Email, URL & IP Extractor

Extract emails, URLs, IPv4, and IPv6 addresses from any text with deduplication and batch export.

Was this tool helpful?

How to Use

This tool scans any block of text and extracts email addresses, URLs, IPv4 addresses, and IPv6 addresses using pattern matching. All extraction runs locally in your browser with no server processing.

Paste your text into the input area, or click "Upload file" to load a .txt, .log, or .csv file. You can also click "Load Sample" for ready-made test data.
Toggle extraction types in the sidebar. Enable or disable Emails, URLs, IPv4, and IPv6 independently. Only enabled types are scanned.
Review grouped results below the input. Each type shows a count badge, a scrollable list of unique matches, and per-type copy and download buttons.
Copy or download individual groups or all results at once. The "Download All" button exports every group into a single TXT file with labeled sections.

About This Tool

Data extraction from unstructured text is one of the most common tasks in data processing, log analysis, and security auditing. This tool uses JavaScript regular expressions optimized for each data type, with built-in validation and deduplication.

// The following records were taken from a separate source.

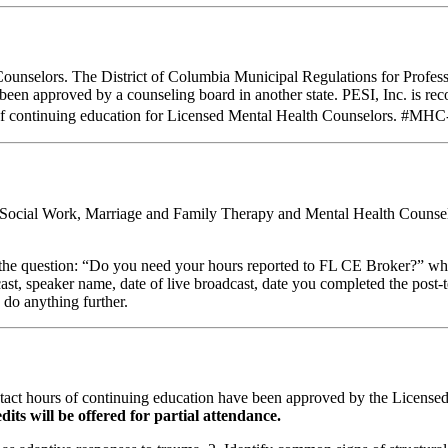
Counselors. The District of Columbia Municipal Regulations for Profes
e been approved by a counseling board in another state. PESI, Inc. is
of continuing education for Licensed Mental Health Counselors. #MHC-0
al Social Work, Marriage and Family Therapy and Mental Health Counsel
stion: “Do you need your hours reported to FL CE Broker?” while com
cast, speaker name, date of live broadcast, date you completed the pos
 do anything further.
ntact hours of continuing education have been approved by the Licens
dits will be offered for partial attendance.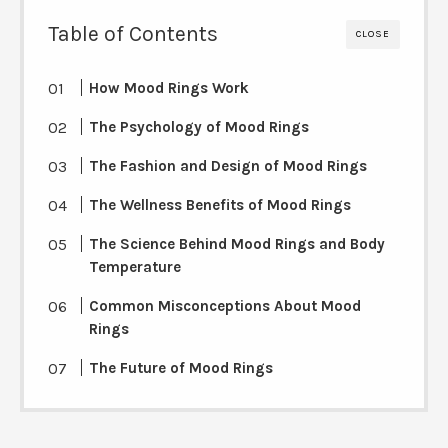
Table of Contents
CLOSE
How Mood Rings Work
The Psychology of Mood Rings
The Fashion and Design of Mood Rings
The Wellness Benefits of Mood Rings
The Science Behind Mood Rings and Body
Temperature
Common Misconceptions About Mood
Rings
The Future of Mood Rings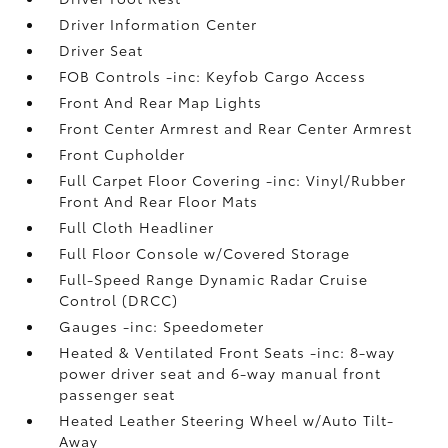
Driver Information Center
Driver Seat
FOB Controls -inc: Keyfob Cargo Access
Front And Rear Map Lights
Front Center Armrest and Rear Center Armrest
Front Cupholder
Full Carpet Floor Covering -inc: Vinyl/Rubber
Front And Rear Floor Mats
Full Cloth Headliner
Full Floor Console w/Covered Storage
Full-Speed Range Dynamic Radar Cruise
Control (DRCC)
Gauges -inc: Speedometer
Heated & Ventilated Front Seats -inc: 8-way
power driver seat and 6-way manual front
passenger seat
Heated Leather Steering Wheel w/Auto Tilt-
Away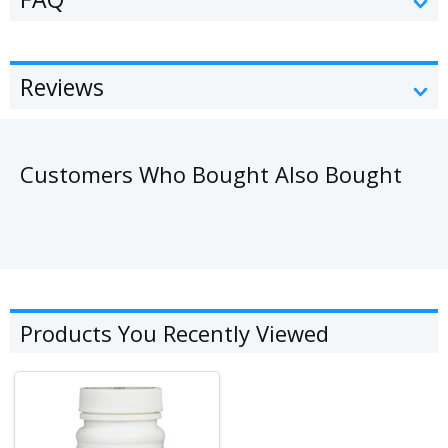
Reviews
Customers Who Bought Also Bought
Products You Recently Viewed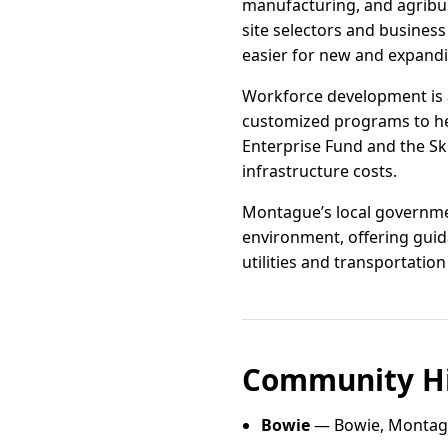
manufacturing, and agribu
site selectors and business
easier for new and expandi
Workforce development is a 
customized programs to help
Enterprise Fund and the Sk
infrastructure costs.
Montague’s local governme
environment, offering guid
utilities and transportation
Community Hi
Bowie
— Bowie, Montag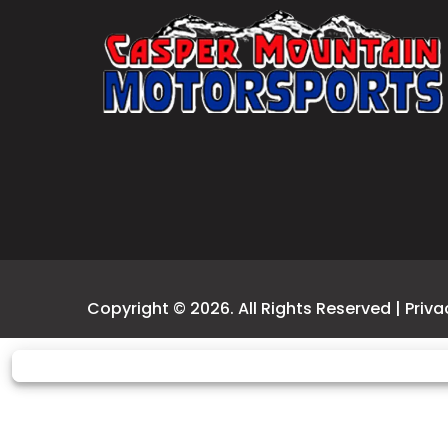
Copyright © 2026. All Rights Reserved |
Priva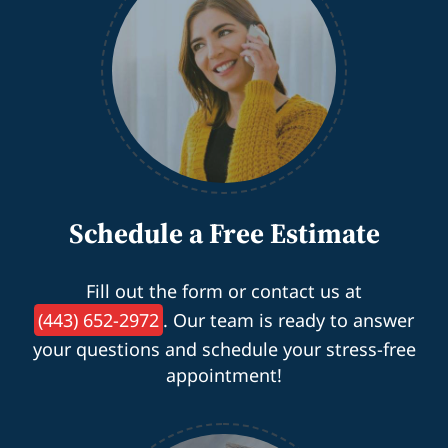
Schedule a Free Estimate
Fill out the form or contact us at
(443) 652-2972
. Our team is ready to answer
your questions and schedule your stress-free
appointment!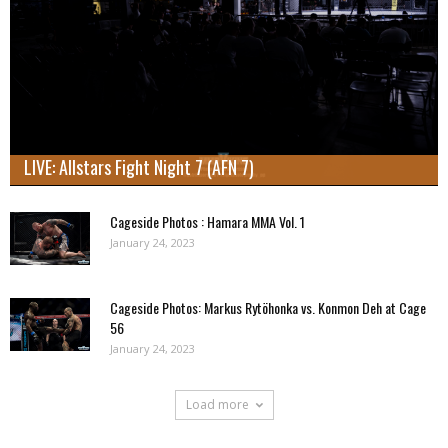
LIVE: Allstars Fight Night 7 (AFN 7)
Cageside Photos : Hamara MMA Vol. 1
January 24, 2023
Cageside Photos: Markus Rytöhonka vs. Konmon Deh at Cage
56
January 24, 2023
Load more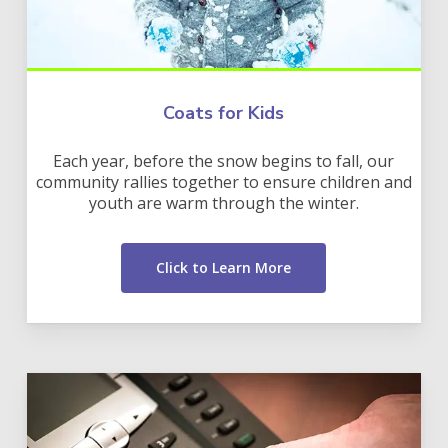
Coats for Kids
Each year, before the snow begins to fall, our
community rallies together to ensure children and
youth are warm through the winter.
Click to Learn More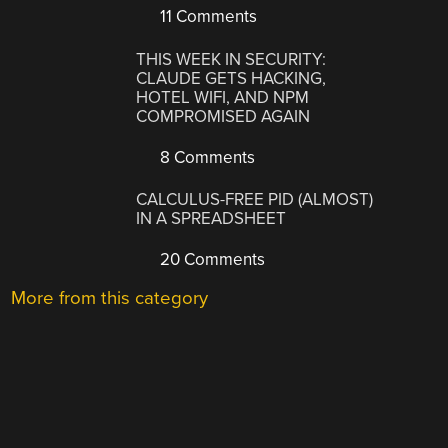
11 Comments
THIS WEEK IN SECURITY:
CLAUDE GETS HACKING,
HOTEL WIFI, AND NPM
COMPROMISED AGAIN
8 Comments
CALCULUS-FREE PID (ALMOST)
IN A SPREADSHEET
20 Comments
More from this category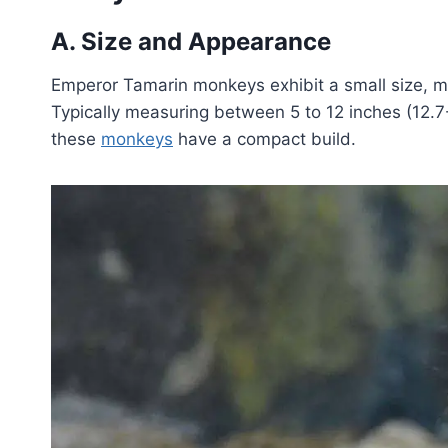
A. Size and Appearance
Emperor Tamarin monkeys exhibit a small size, 
Typically measuring between 5 to 12 inches (12.7-3
these
monkeys
have a compact build.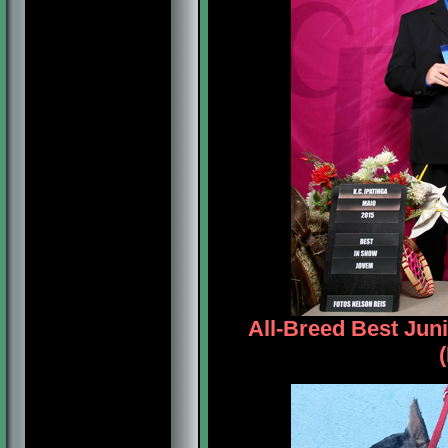
All-Breed Best Jun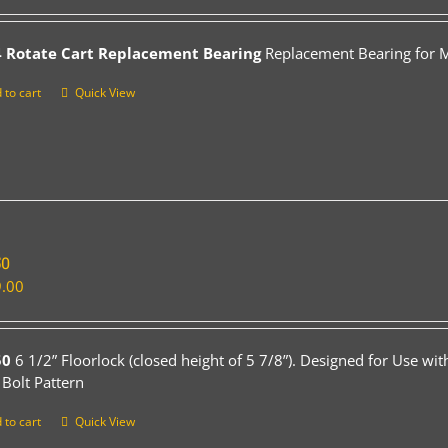
 Rotate Cart Replacement Bearing
Replacement Bearing for Mo
 to cart
Quick View
50
.00
50
6 1/2” Floorlock (closed height of 5 7/8”). Designed for Use wi
 Bolt Pattern
 to cart
Quick View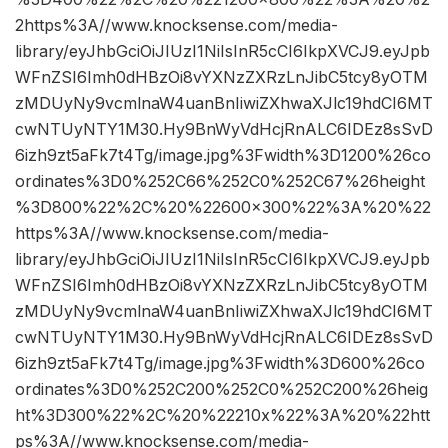
2https%3A//www.knocksense.com/media-
library/eyJhbGciOiJIUzI1NiIsInR5cCI6IkpXVCJ9.eyJpb
WFnZSI6Imh0dHBzOi8vYXNzZXRzLnJibC5tcy8yOTM
zMDUyNy9vcmlnaW4uanBnIiwiZXhwaXJlc19hdCI6MT
cwNTUyNTY1M30.Hy9BnWyVdHcjRnALC6IDEz8sSvD
6izh9zt5aFk7t4Tg/image.jpg%3Fwidth%3D1200%26co
ordinates%3D0%252C66%252C0%252C67%26height
%3D800%22%2C%20%22600×300%22%3A%20%22
https%3A//www.knocksense.com/media-
library/eyJhbGciOiJIUzI1NiIsInR5cCI6IkpXVCJ9.eyJpb
WFnZSI6Imh0dHBzOi8vYXNzZXRzLnJibC5tcy8yOTM
zMDUyNy9vcmlnaW4uanBnIiwiZXhwaXJlc19hdCI6MT
cwNTUyNTY1M30.Hy9BnWyVdHcjRnALC6IDEz8sSvD
6izh9zt5aFk7t4Tg/image.jpg%3Fwidth%3D600%26co
ordinates%3D0%252C200%252C0%252C200%26heig
ht%3D300%22%2C%20%22210x%22%3A%20%22htt
ps%3A//www.knocksense.com/media-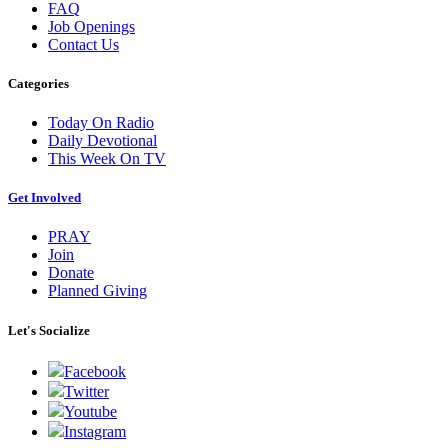
FAQ
Job Openings
Contact Us
Categories
Today On Radio
Daily Devotional
This Week On TV
Get Involved
PRAY
Join
Donate
Planned Giving
Let's Socialize
Facebook
Twitter
Youtube
Instagram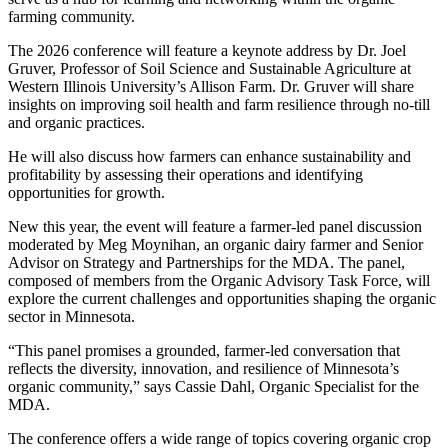
farming community.
The 2026 conference will feature a keynote address by Dr. Joel
Gruver, Professor of Soil Science and Sustainable Agriculture at
Western Illinois University’s Allison Farm. Dr. Gruver will share
insights on improving soil health and farm resilience through no-till
and organic practices.
He will also discuss how farmers can enhance sustainability and
profitability by assessing their operations and identifying
opportunities for growth.
New this year, the event will feature a farmer-led panel discussion
moderated by Meg Moynihan, an organic dairy farmer and Senior
Advisor on Strategy and Partnerships for the MDA. The panel,
composed of members from the Organic Advisory Task Force, will
explore the current challenges and opportunities shaping the organic
sector in Minnesota.
“This panel promises a grounded, farmer-led conversation that
reflects the diversity, innovation, and resilience of Minnesota’s
organic community,” says Cassie Dahl, Organic Specialist for the
MDA.
The conference offers a wide range of topics covering organic crop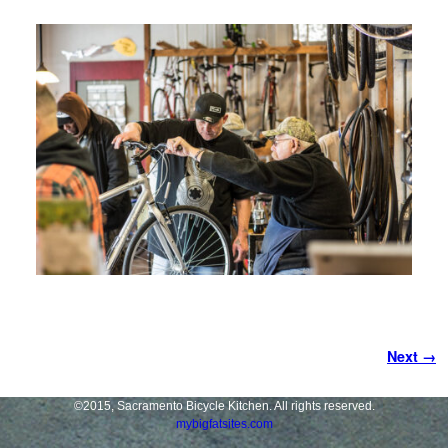
Image navigation
Next →
©2015, Sacramento Bicycle Kitchen. All rights reserved.
mybigfatsites.com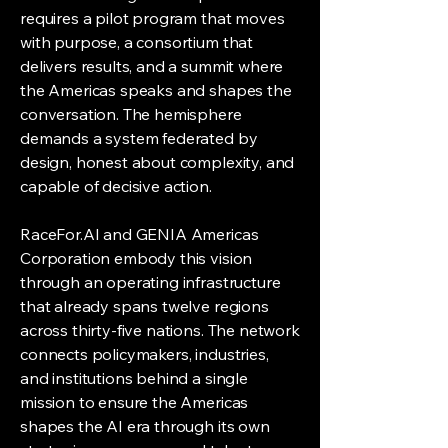
requires a pilot program that moves
with purpose, a consortium that
delivers results, and a summit where
the Americas speaks and shapes the
conversation. The hemisphere
demands a system federated by
design, honest about complexity, and
capable of decisive action.
RaceFor.AI and GENIA Americas
Corporation embody this vision
through an operating infrastructure
that already spans twelve regions
across thirty-five nations. The network
connects policymakers, industries,
and institutions behind a single
mission to ensure the Americas
shapes the AI era through its own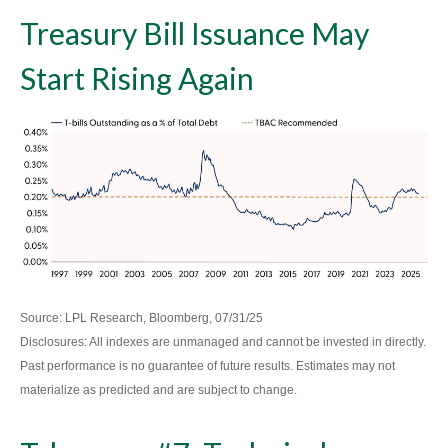
Treasury Bill Issuance May
Start Rising Again
Source: LPL Research, Bloomberg, 07/31/25
Disclosures: All indexes are unmanaged and cannot be invested in directly.
Past performance is no guarantee of future results. Estimates may not
materialize as predicted and are subject to change.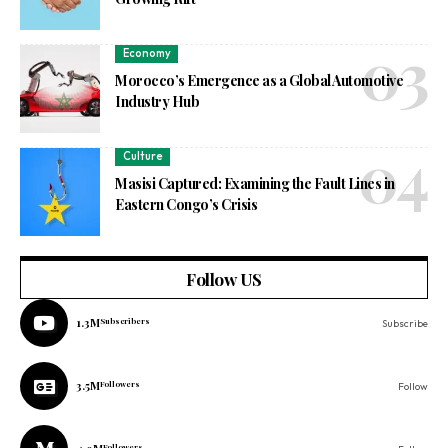
Economy
Morocco’s Emergence as a Global Automotive
Industry Hub
Culture
Masisi Captured: Examining the Fault Lines in
Eastern Congo’s Crisis
Follow US
1.3M
Subscribers
Subscribe
3.5M
Followers
Follow
Followers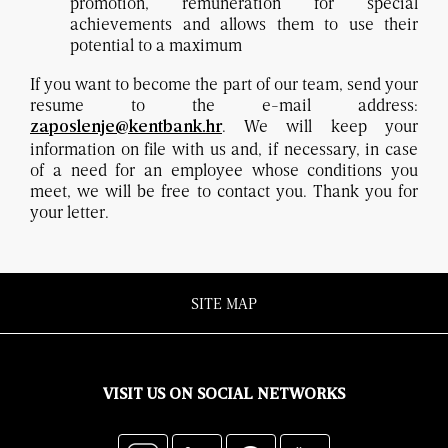
promotion, remuneration for special
achievements and allows them to use their
potential to a maximum
If you want to become the part of our team, send your
resume to the e-mail address:
. We will keep your
zaposlenje@kentbank.hr
information on file with us and, if necessary, in case
of a need for an employee whose conditions you
meet, we will be free to contact you. Thank you for
your letter.
SITE MAP
VISIT US ON SOCIAL NETWORKS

Email Extraction (RFC 5322)

Email addresses are matched using a simplified version of the RFC 5322 specification. The pattern captures the local part (alphanumeric characters plus . _ % + -), the @ symbol, and a domain with at least one dot and a top-level domain of two or more characters. This covers the vast majority of real-world email addresses while avoiding false positives from edge cases like quoted local parts or IP-literal domains that rarely appear in practice. Deduplication is case-insensitive because RFC 5321 specifies that domain names are case-insensitive, and most email providers treat the local part the same way.

URL Detection

URLs are detected by matching http:// and https:// schemes followed by non-whitespace characters. The extractor strips trailing punctuation marks (periods, commas, parentheses) that commonly appear when URLs are embedded in prose or Markdown text. This prevents https://example.com. from including the sentence-ending period as part of the URL.

IPv4 Address Validation

IPv4 addresses are matched as four dot-separated groups of one to three digits. After pattern matching, each octet is validated to fall within the 0-255 range and to not have leading zeros (e.g., 192.168.001.001 is rejected because 001 is not a canonical octet representation). This two-phase approach — regex match followed by numeric validation — is more reliable than trying to encode all constraints in a single regular expression.

IPv6 Address Patterns

IPv6 address detection supports the full 8-group hexadecimal notation (e.g., 2001:0db8:85a3:0000:0000:8a2e:0370:7334) and the abbreviated double-colon notation (e.g., fe80::1 or ::1). The regex uses multiple alternation branches to handle the variable number of groups that appear before and after the :: abbreviation. Deduplication normalizes addresses to lowercase for consistent comparison.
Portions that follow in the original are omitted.